EXERCISE INSTRUCTIONS >> The reply to the records below should contain exactly the lines from the line with "de préparer et, le" through the line with "The above list", and nothing besides.

═══ DATA RECORDS

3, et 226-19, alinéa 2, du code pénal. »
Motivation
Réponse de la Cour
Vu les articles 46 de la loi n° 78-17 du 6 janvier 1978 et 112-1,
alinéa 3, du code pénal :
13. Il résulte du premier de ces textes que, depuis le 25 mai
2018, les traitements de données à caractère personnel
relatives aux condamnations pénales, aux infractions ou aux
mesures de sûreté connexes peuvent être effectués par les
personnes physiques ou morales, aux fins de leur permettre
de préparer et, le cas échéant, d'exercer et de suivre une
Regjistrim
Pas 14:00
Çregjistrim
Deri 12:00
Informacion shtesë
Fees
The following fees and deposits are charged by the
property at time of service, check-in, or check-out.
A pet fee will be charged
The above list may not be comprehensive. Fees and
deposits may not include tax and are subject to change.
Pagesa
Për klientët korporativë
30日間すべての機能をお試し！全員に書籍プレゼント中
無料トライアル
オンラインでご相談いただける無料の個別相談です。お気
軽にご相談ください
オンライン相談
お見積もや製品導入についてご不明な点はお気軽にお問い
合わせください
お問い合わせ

══════
═══ DATA RECORDS

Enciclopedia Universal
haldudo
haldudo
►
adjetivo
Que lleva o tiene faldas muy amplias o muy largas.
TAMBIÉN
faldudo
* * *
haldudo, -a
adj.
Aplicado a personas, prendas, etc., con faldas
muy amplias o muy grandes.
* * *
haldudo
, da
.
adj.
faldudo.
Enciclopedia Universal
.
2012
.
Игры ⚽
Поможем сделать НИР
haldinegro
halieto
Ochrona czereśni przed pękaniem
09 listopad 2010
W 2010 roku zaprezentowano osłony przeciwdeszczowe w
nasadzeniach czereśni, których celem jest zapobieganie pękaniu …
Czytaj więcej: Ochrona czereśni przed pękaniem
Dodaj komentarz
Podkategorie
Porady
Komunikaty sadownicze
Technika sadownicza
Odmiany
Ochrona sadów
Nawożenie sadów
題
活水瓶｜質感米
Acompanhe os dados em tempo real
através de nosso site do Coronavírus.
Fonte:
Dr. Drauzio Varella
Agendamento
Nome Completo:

══════
═══ DATA RECORDS

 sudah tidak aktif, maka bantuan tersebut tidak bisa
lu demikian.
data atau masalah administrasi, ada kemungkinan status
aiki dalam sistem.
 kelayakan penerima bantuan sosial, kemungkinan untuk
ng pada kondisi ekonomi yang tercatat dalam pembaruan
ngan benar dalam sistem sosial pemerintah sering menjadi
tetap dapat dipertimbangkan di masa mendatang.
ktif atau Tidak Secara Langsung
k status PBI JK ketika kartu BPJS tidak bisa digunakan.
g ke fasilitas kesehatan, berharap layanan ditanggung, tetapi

══════

EXERCISE ANSWER >>
de préparer et, le cas échéant, d'exercer et de suivre une
Regjistrim
Pas 14:00
Çregjistrim
Deri 12:00
Informacion shtesë
Fees
The following fees and deposits are charged by the
property at time of service, check-in, or check-out.
A pet fee will be charged
The above list may not be comprehensive. Fees and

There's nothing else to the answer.